Emu3's performance is comparable to that of the most advanced diffusion models
As shown in the figure below, in the text - to - image generation task, its effect reaches the level of diffusion models; in visual - language understanding, it can compete with the mainstream solutions that combine CLIP and large language models.
Emu3 is on a par with mainstream solutions in text - to - image generation and visual - language understanding
In terms of visual - language understanding, as shown in the figure below, as a pure encoder - free method, Emu3 achieves performance comparable to that of its counterparts in multiple benchmark tests. To achieve such visual - language understanding ability, Emu3 does not rely on specialized pre - trained large language models and CLIP.
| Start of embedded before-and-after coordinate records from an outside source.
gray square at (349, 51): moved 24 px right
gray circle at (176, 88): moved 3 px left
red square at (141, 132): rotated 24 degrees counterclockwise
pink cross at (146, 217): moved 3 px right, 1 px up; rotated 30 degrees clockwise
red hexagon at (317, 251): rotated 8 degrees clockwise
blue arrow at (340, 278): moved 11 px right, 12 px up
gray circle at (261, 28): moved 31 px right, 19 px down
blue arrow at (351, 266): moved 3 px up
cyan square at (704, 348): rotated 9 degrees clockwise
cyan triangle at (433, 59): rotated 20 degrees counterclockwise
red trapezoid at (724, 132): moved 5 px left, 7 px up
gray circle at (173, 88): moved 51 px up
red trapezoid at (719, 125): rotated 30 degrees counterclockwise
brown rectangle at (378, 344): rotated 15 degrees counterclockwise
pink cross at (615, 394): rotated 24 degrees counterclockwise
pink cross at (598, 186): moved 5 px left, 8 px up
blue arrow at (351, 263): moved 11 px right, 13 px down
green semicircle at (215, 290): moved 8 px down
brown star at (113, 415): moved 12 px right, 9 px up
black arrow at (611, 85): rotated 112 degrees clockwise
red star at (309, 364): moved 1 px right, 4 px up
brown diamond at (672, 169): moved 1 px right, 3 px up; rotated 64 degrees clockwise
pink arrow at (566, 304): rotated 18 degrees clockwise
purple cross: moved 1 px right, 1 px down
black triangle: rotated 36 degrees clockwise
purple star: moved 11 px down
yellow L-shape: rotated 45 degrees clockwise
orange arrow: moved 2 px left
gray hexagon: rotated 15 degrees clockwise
Evaluation results of Emu3's visual - language understanding ability
In the zero - shot image inpainting case, given the input image (on the left of each row) and the corresponding prompt, Emu3 can accurately fill the masked area within the bounding box and generate semantically aligned content without task - specific fine - tuning.
Emu3 zero - shot image inpainting
At the same time, Emu3 also has video generation ability. Emu3 natively supports the generation of 5 - second videos at 24 frames per second and can be extended through the autoregressive method. As shown in the figure, in the extended data table 3, the results produced by Emu3 are highly competitive compared to other video diffusion models: Emu3's performance surpasses well - known specialized models at that time, such as Open Sora V1.2, Kling (2024), and Gen - 3.